ANTONY JOHAE

 

 

Wole Soyinka's "Gulliver":  Swift Transposed 

WOLE SOYINKA’S VOLUME of prison poetry, A Shuttle in the Crypt, to which the one-hundred-and-six-line poem “Gulliver” belongs, was published in 1972, fourteen years before the author was awarded the Nobel Prize for Literature. It is noteworthy, however, that neither A Shuttle in the Crypt nor Soyinka’s collection of prison notes, The Man Died (1972), were published in Nigeria, but rather from New York and London several years after the author’s release from prison and subsequent forced exile from his homeland. The poems that comprise A Shuttle in the Crypt were written during and after Soyinka’s imprisonment without trial from 1967 to 1969, “Shuttle” in the title signifying at a surface level the moving spirit of freedom within the prisoner and “Crypt” the deathly confinement of his prison cell. “Crypt” may also connote something hidden, for example, the cryptic meanings contained in the prisoner’s writings, as typically might be found in political satire, particularly of the allegorical kind, while “Shuttle” might also refer to the prisoner’s rapid mood swings from hope to despair and back again as he is psychologically worked on by the prison authorities.  

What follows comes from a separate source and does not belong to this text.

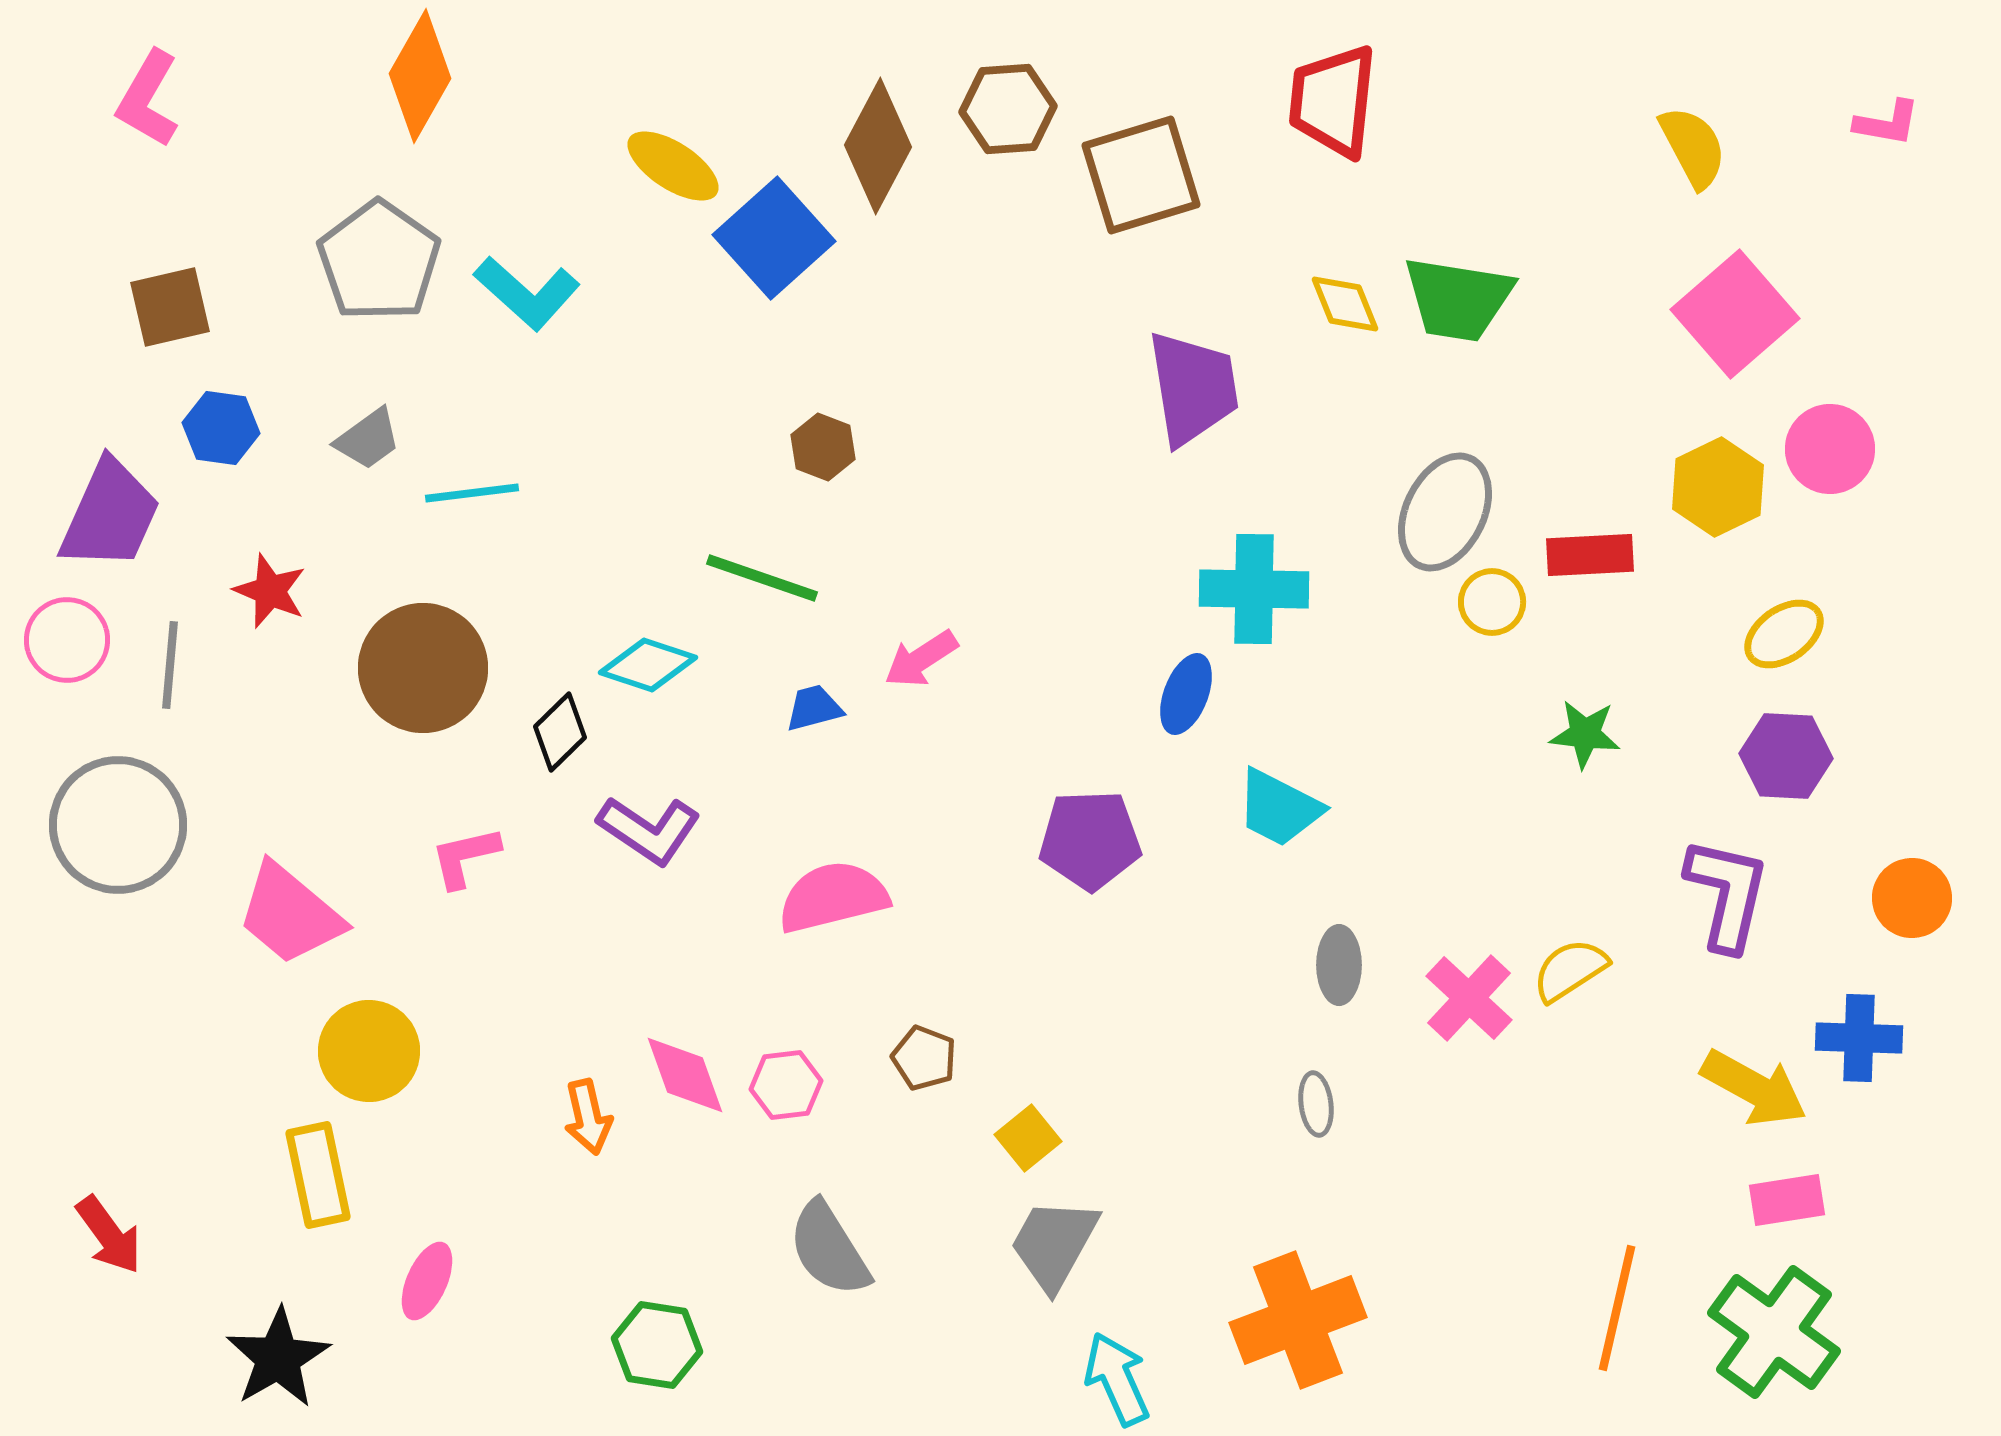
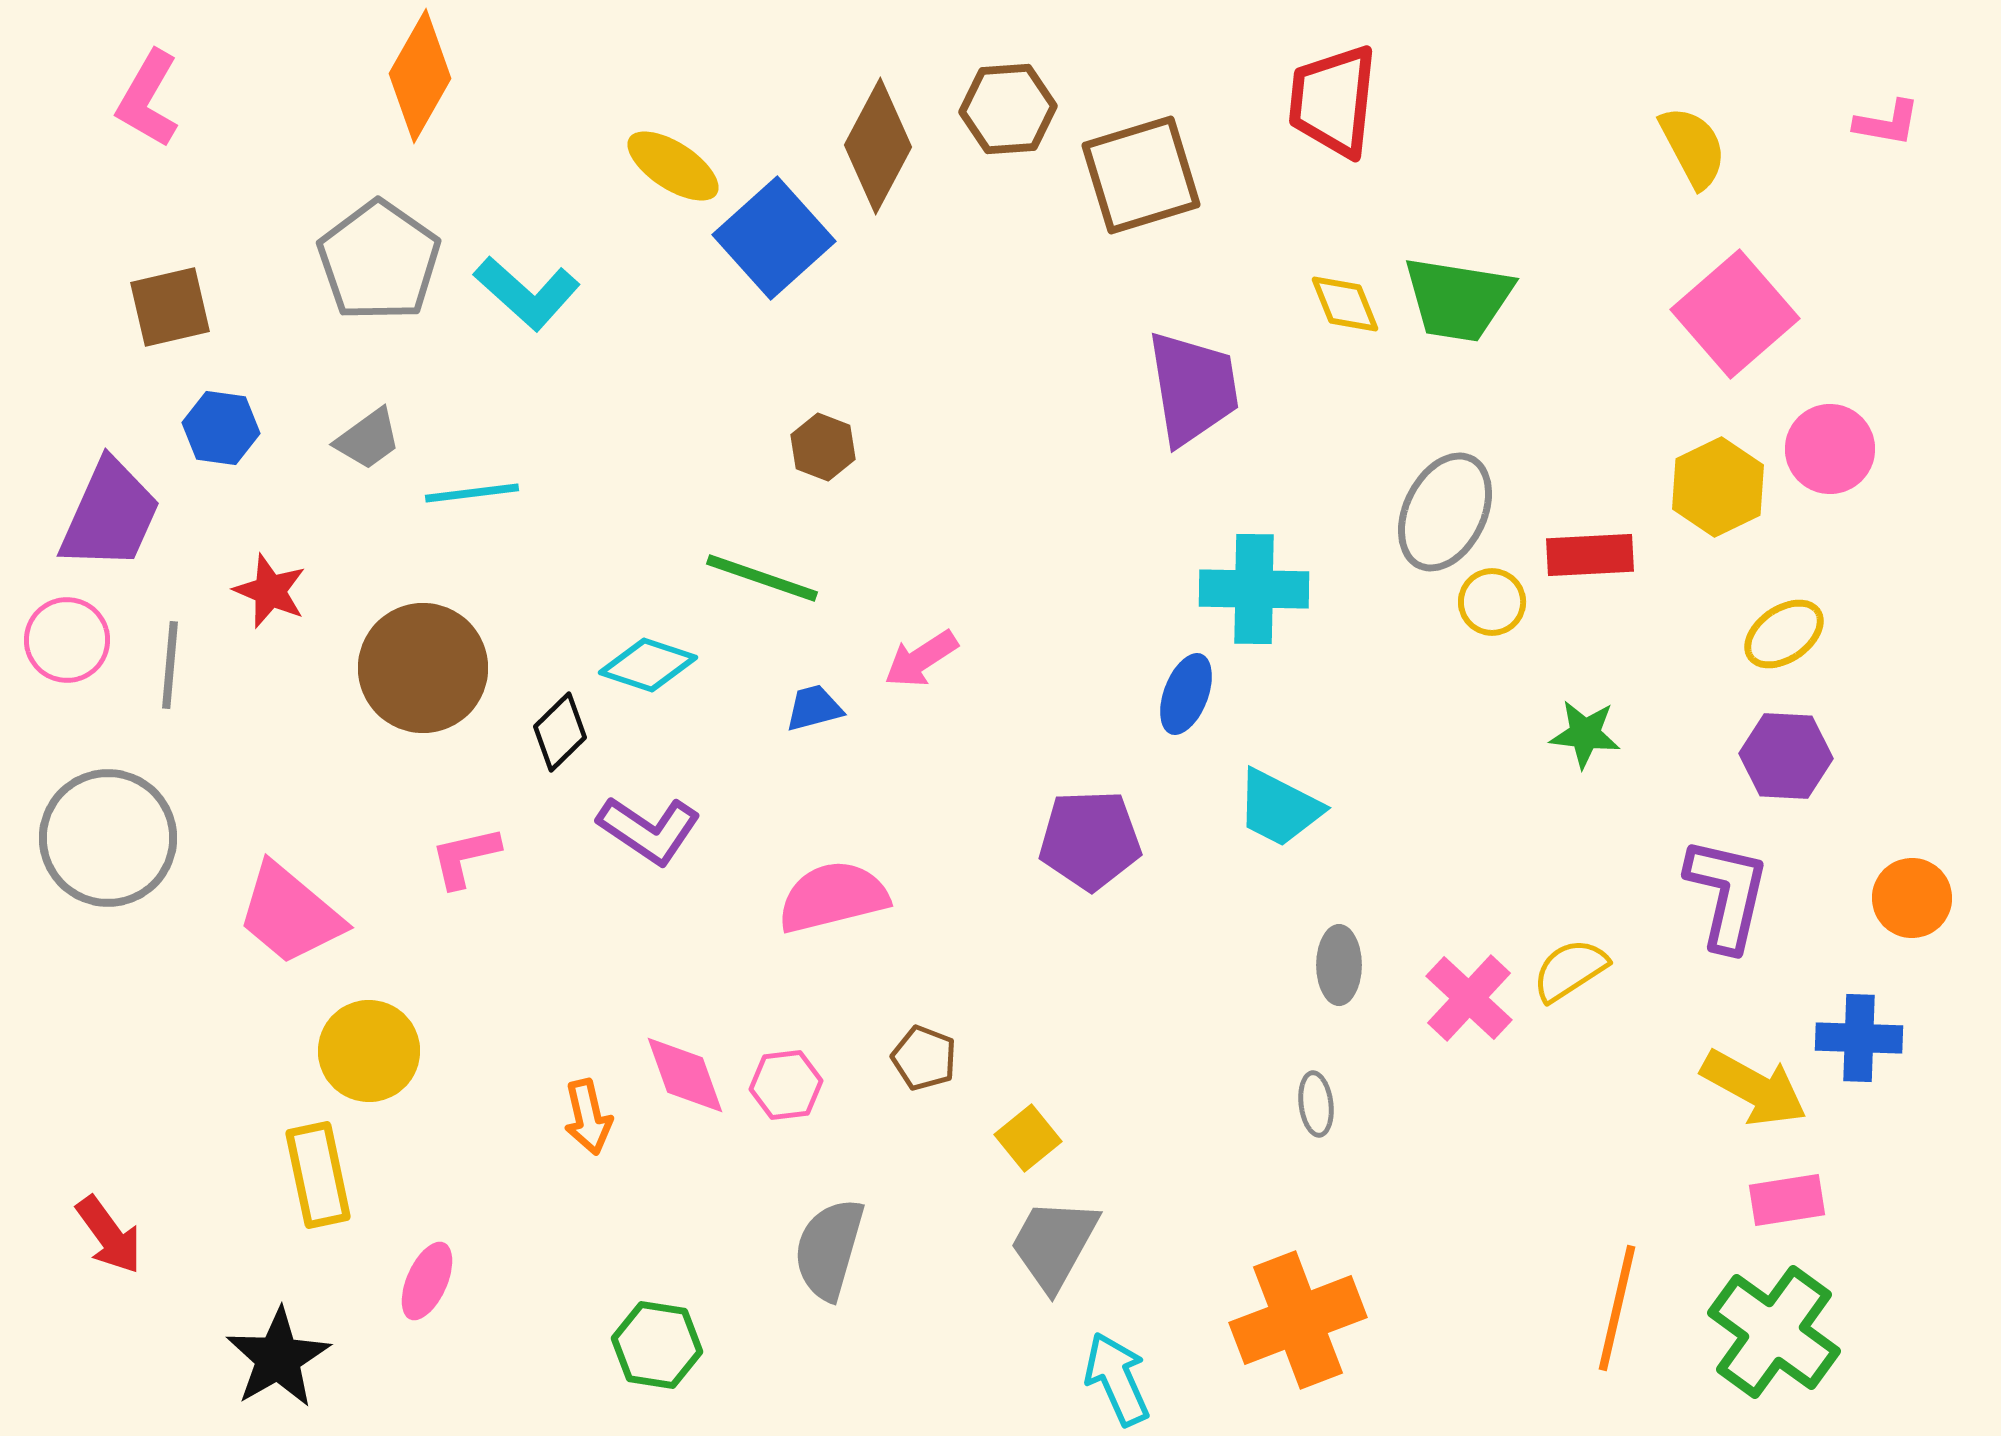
gray circle at (118, 825): moved 10 px left, 13 px down
gray semicircle at (829, 1249): rotated 48 degrees clockwise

“Gulliver” is one of four poems in the section of the volume titled “Four Archetypes,” which Tanure Ojaide describes as “masks the poet wears to dramatise himself.”   The three other poems are “Joseph,” “Hamlet,” and “Ulysses,” the protagonists of which, like Gulliver, are “travelers,” who also have been at one time or another physically (Joseph and Ulysses), or mentally (Hamlet) imprisoned or trapped. As one might expect, all four poems work cross-referentially with their original counterparts: “Joseph” with the Old Testament Book of Genesis; “Hamlet” with Shakespeare’s play; “Ulysses” with both Homer’s epic and James Joyce’s novel; and “Gulliver” with Part One of Jonathan Swift’s Gulliver’s Travels, “A Voyage to Lilliput.”  By freely reworking "A Voyage to Lilliput" Soyinka afforded himself a double disguise:  first, an allegorical mode that would cryptically announce the criticism he felt compelled to make of the military rulers of post-independence Nigeria; second, a strategy of sustained allusion to Swift's novel that would effectively put a defensive historical and cultural space between Soyinka's own writings and those whose job it was to guard him and censor what he wrote.  Technically, what we have here is a resiting of historical context:  the transposition of Swift's basic paradigm with its oblique references  to the political vices of Augustan society to post-colonial Nigeria and the moral turpitude of the governing military junta.